Data excerpts: Begin

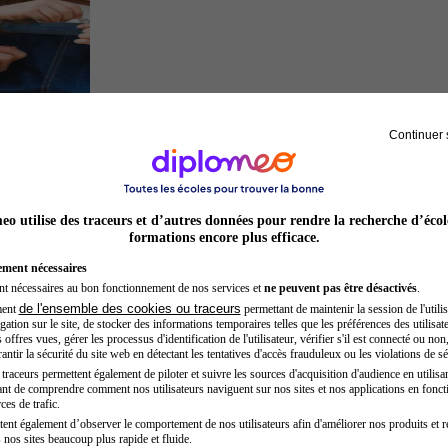
Continuer 
Auxiliaire de puériculture
o utilise des traceurs et d’autres données pour rendre la recherche d’écol
formations encore plus efficace.
ement nécessaires
nt nécessaires au bon fonctionnement de nos services et
ne peuvent pas être désactivés
.
de l'ensemble des cookies ou traceurs
ment
permettant de maintenir la session de l'utilis
ation sur le site, de stocker des informations temporaires telles que les préférences des utilisate
offres vues, gérer les processus d'identification de l'utilisateur, vérifier s'il est connecté ou non,
ntir la sécurité du site web en détectant les tentatives d'accès frauduleux ou les violations de sé
raceurs permettent également de piloter et suivre les sources d'acquisition d'audience en utilisan
nt de comprendre comment nos utilisateurs naviguent sur nos sites et nos applications en fonct
Développeur web
ces de trafic.
tent également d’observer le comportement de nos utilisateurs afin d'améliorer nos produits et r
 nos sites beaucoup plus rapide et fluide.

Data excerpts: End

**Task objective:** An exact copy is required of each line from the one containing "o utilise des" through the last line of the material, and of no other line.

**Output of the task:**
o utilise des traceurs et d’autres données pour rendre la recherche d’écol
formations encore plus efficace.
ement nécessaires
nt nécessaires au bon fonctionnement de nos services et
ne peuvent pas être désactivés
.
de l'ensemble des cookies ou traceurs
ment
permettant de maintenir la session de l'utilis
ation sur le site, de stocker des informations temporaires telles que les préférences des utilisate
offres vues, gérer les processus d'identification de l'utilisateur, vérifier s'il est connecté ou non,
ntir la sécurité du site web en détectant les tentatives d'accès frauduleux ou les violations de sé
raceurs permettent également de piloter et suivre les sources d'acquisition d'audience en utilisan
nt de comprendre comment nos utilisateurs naviguent sur nos sites et nos applications en fonct
Développeur web
ces de trafic.
tent également d’observer le comportement de nos utilisateurs afin d'améliorer nos produits et r
 nos sites beaucoup plus rapide et fluide.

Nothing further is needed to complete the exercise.